Le projet Énergie-Saguenay et Gazoduq en est toutefois un de classe majeure. S’il se réalisait, c’est 3,0% du GNL produit sur la planète qui serait fabriqué au Québec. Et pour promouvoir le projet, Gazoduq et GNL Québec utilisent l’argument de la réduction des GES par l’utilisation du gaz au lieu du charbon. Or, cela ne tient que si deux conditions sont remplies : 1) le gaz naturel émet moins de GES que le charbon sur l’ensemble de son cycle de vie et 2) le gaz naturel déplace véritablement le charbon sur les marchés. Or, des études récentes montrent que le taux de fuite global de la filière se situe entre 2 et 4%, un taux trop important pour prétendre que le gaz naturel émet moins de GES que le charbon. Cette première condition n’étant pas remplie, le projet n’a donc pas de raison d’être. Aussi, si l’on examine les points d’importation du GNL et que l’on collige les données de consommation de charbon et de gaz naturel par pays, nous constatons que le GNL ne se substitue que rarement au charbon : il s’ajoute à l’offre d’hydrocarbures. Pire, le GNL pourrait entrer en concurrence avec l’éolien
et le solaire, retardant leur essor.

Cette utilisation de gaz naturel et de charbon, sans oublier celle du pétrole, fait en sorte que les émissions globales de CO2 ne se stabilisent pas mais augmentent. S’ensuit une hausse du CO2 atmosphérique et pour le méthane, principal constituant du gaz naturel, la situation se révèle aussi problématique puisque, après une courte accalmie entre 1998 et 2007, la concentration de méthane atmosphérique est repartie à la hausse. Selon plusieurs études, cette hausse serait due en bonne partie au boom des extractions d’hydrocarbures fossiles par les procédés non-conventionnels.

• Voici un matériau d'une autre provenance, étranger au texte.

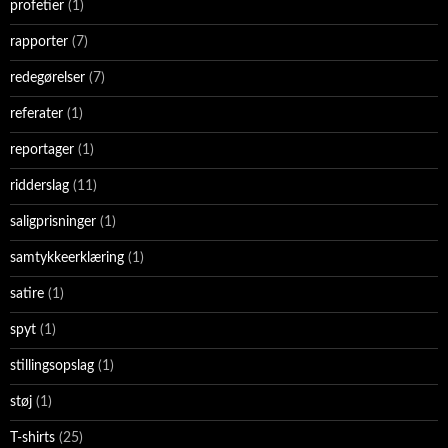
profetier
(1)
rapporter
(7)
redegørelser
(7)
referater
(1)
reportager
(1)
ridderslag
(11)
saligprisninger
(1)
samtykkeerklæring
(1)
satire
(1)
spyt
(1)
stillingsopslag
(1)
støj
(1)
T-shirts
(25)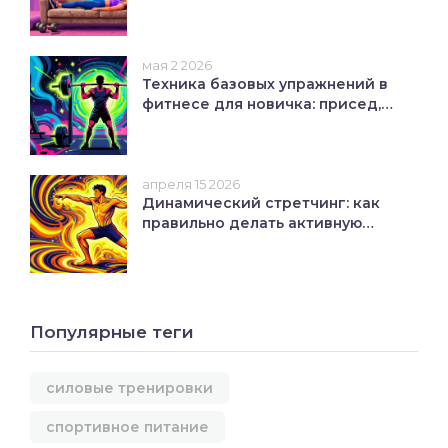
дисциплина
мая 2 2026
Техника базовых упражнений в
фитнесе для новичка: присед,
жим, тяга
апреля 15 2026
Динамический стретчинг: как
правильно делать активную
растяжку перед тренировкой
Популярные теги
силовые тренировки
спортивное питание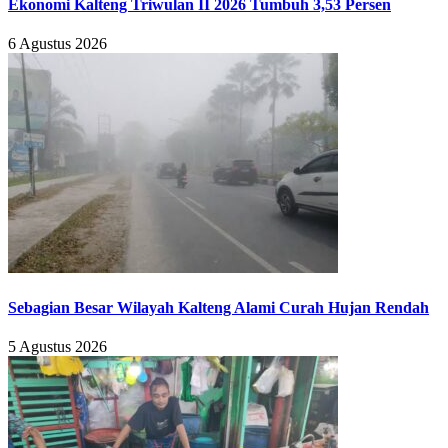
Ekonomi Kalteng Triwulan II 2026 Tumbuh 3,53 Persen
6 Agustus 2026
Sebagian Besar Wilayah Kalteng Alami Curah Hujan Rendah
5 Agustus 2026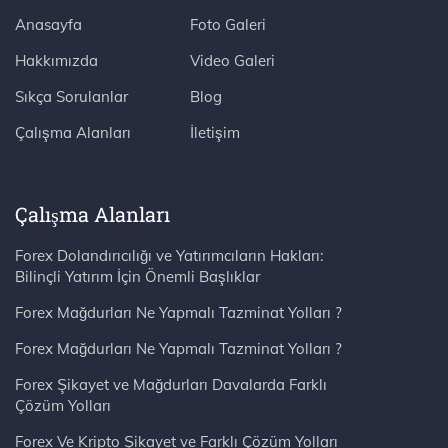
Anasayfa
Foto Galeri
Hakkımızda
Video Galeri
Sıkça Sorulanlar
Blog
Çalışma Alanları
İletişim
Çalışma Alanları
Forex Dolandırıcılığı ve Yatırımcıların Hakları:
Bilinçli Yatırım İçin Önemli Başlıklar
Forex Mağdurları Ne Yapmalı Tazminat Yolları ?
Forex Mağdurları Ne Yapmalı Tazminat Yolları ?
Forex Şikayet ve Mağdurları Davalarda Farklı
Çözüm Yolları
Forex Ve Kripto Şikayet ve Farklı Çözüm Yolları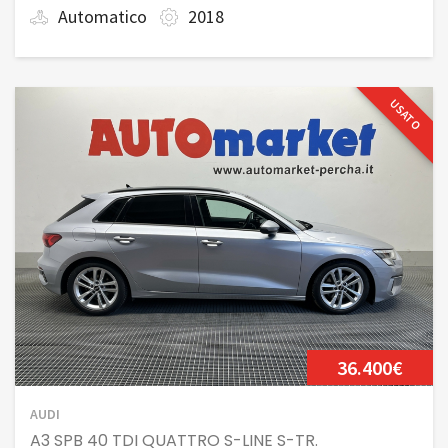
Automatico
2018
USATO
36.400€
AUDI
A3 SPB 40 TDI QUATTRO S-LINE S-TR.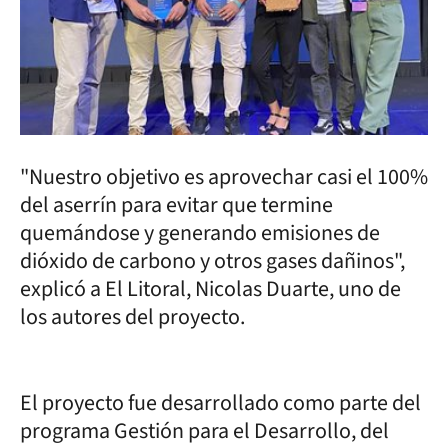
"Nuestro objetivo es aprovechar casi el 100%
del aserrín para evitar que termine
quemándose y generando emisiones de
dióxido de carbono y otros gases dañinos",
explicó a El Litoral, Nicolas Duarte, uno de
los autores del proyecto.
El proyecto fue desarrollado como parte del
programa Gestión para el Desarrollo, del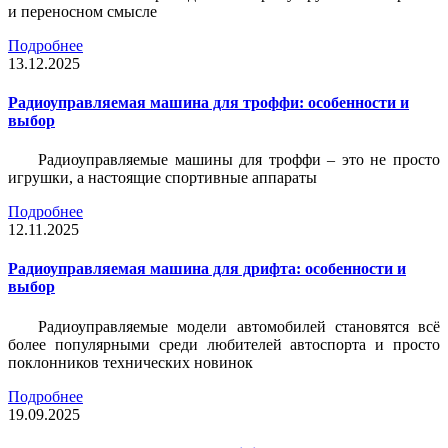
и переносном смысле
Подробнее
13.12.2025
Радиоуправляемая машина для троффи: особенности и
выбор
Радиоуправляемые машины для троффи – это не просто
игрушки, а настоящие спортивные аппараты
Подробнее
12.11.2025
Радиоуправляемая машина для дрифта: особенности и
выбор
Радиоуправляемые модели автомобилей становятся всё
более популярными среди любителей автоспорта и просто
поклонников технических новинок
Подробнее
19.09.2025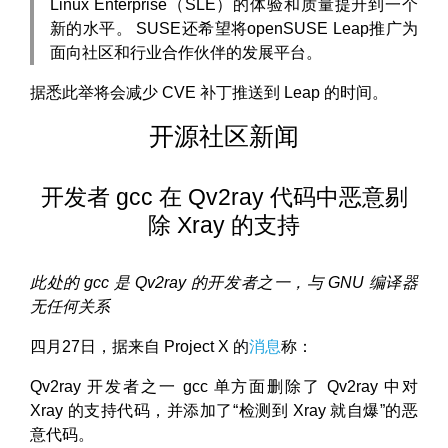
Linux Enterprise（SLE）的体验和质量提升到一个
新的水平。 SUSE还希望将openSUSE Leap推广为
面向社区和行业合作伙伴的发展平台。
据悉此举将会减少 CVE 补丁推送到 Leap 的时间。
开源社区新闻
开发者 gcc 在 Qv2ray 代码中恶意剔
除 Xray 的支持
此处的 gcc 是 Qv2ray 的开发者之一，与 GNU 编译器
无任何关系
四月27日，据来自 Project X 的
消息
称：
Qv2ray 开发者之一 gcc 单方面删除了 Qv2ray 中对
Xray 的支持代码，并添加了“检测到 Xray 就自爆”的恶
意代码。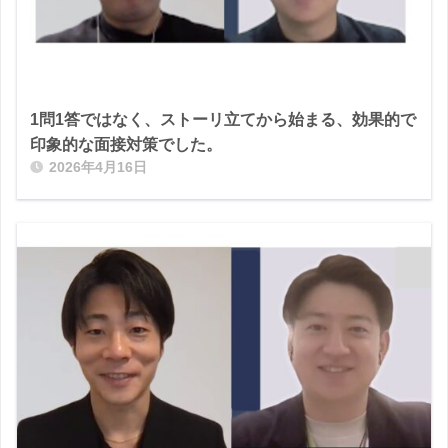
1問1答ではなく、ストーリ立てから始まる、効果的で
印象的な面接対策でした。
2026年4月16日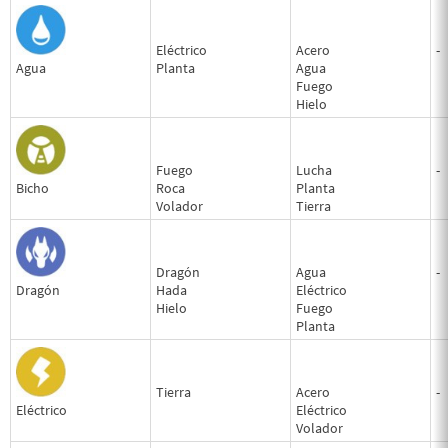
Eléctrico
Acero
-
Agua
Planta
Agua
Fuego
Hielo
Fuego
Lucha
-
Bicho
Roca
Planta
Volador
Tierra
Dragón
Agua
-
Dragón
Hada
Eléctrico
Hielo
Fuego
Planta
Tierra
Acero
-
Eléctrico
Eléctrico
Volador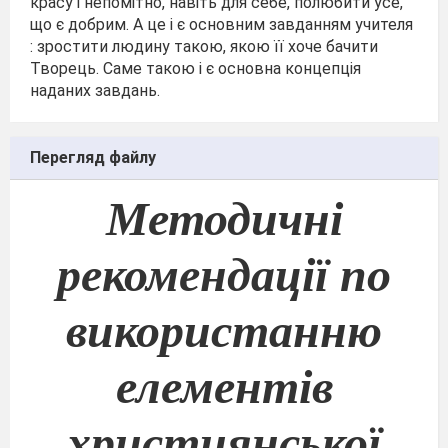
красу і непомітно, навіть для себе, полюбити усе,
що є добрим. А це і є основним завданням учителя
: зростити людину такою, якою її хоче бачити
Творець. Саме такою і є основна концепція
наданих завдань.
Перегляд файлу
Методичні
рекомендації по
використанню
елементів
християнської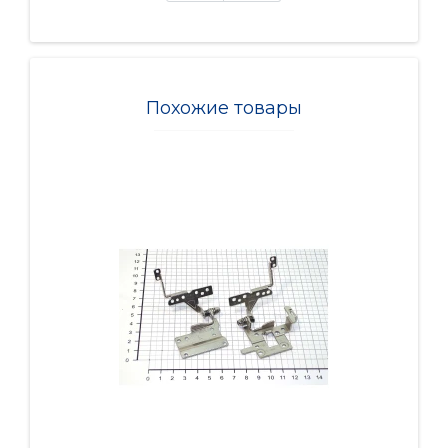
Похожие товары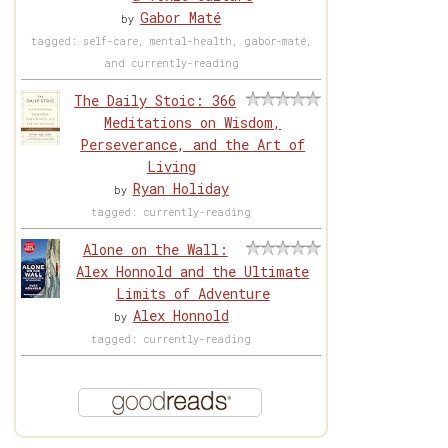
Gabor Maté
by
tagged: self-care, mental-health, gabor-maté,
and currently-reading
The Daily Stoic: 366
Meditations on Wisdom,
Perseverance, and the Art of
Living
Ryan Holiday
by
tagged: currently-reading
Alone on the Wall:
Alex Honnold and the Ultimate
Limits of Adventure
Alex Honnold
by
tagged: currently-reading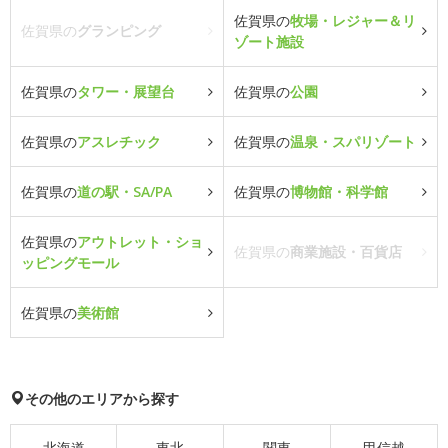
佐賀県の
牧場・レジャー＆リ
佐賀県の
グランピング
ゾート施設
佐賀県の
タワー・展望台
佐賀県の
公園
佐賀県の
アスレチック
佐賀県の
温泉・スパリゾート
佐賀県の
道の駅・SA/PA
佐賀県の
博物館・科学館
佐賀県の
アウトレット・ショ
佐賀県の
商業施設・百貨店
ッピングモール
佐賀県の
美術館
その他のエリアから探す
北海道
東北
関東
甲信越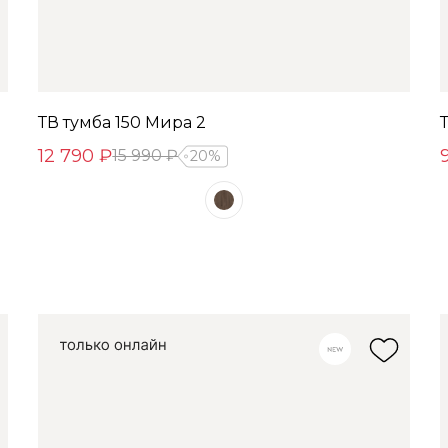
ТВ тумба 150 Мира 2
12 790 ₽
15 990 ₽
20%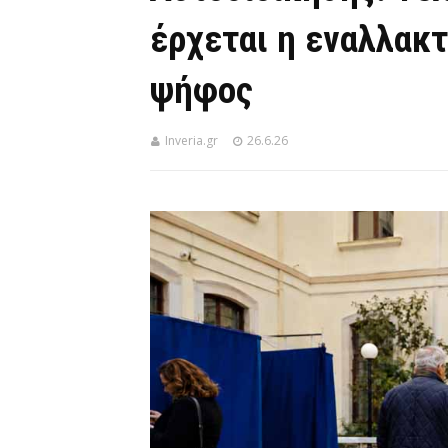
έρχεται η εναλλακτ
ψήφος
Inveria.gr
26.6.26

Compte tenu du trop grand risque qu’occasionne une température planétaire supérieure de deux degrés à celle du 19e siècle, nous croyons qu’il faut suspendre tout projet impliquant une énergie fossile, et cela inclut le gazoduc et l’usine de liquéfaction de Saguenay. Voilà des décennies que les scientifiques appellent à un abandon progressif des énergies fossiles et voici l’heure d’agir sachant que tout retard sera lourd de conséquences.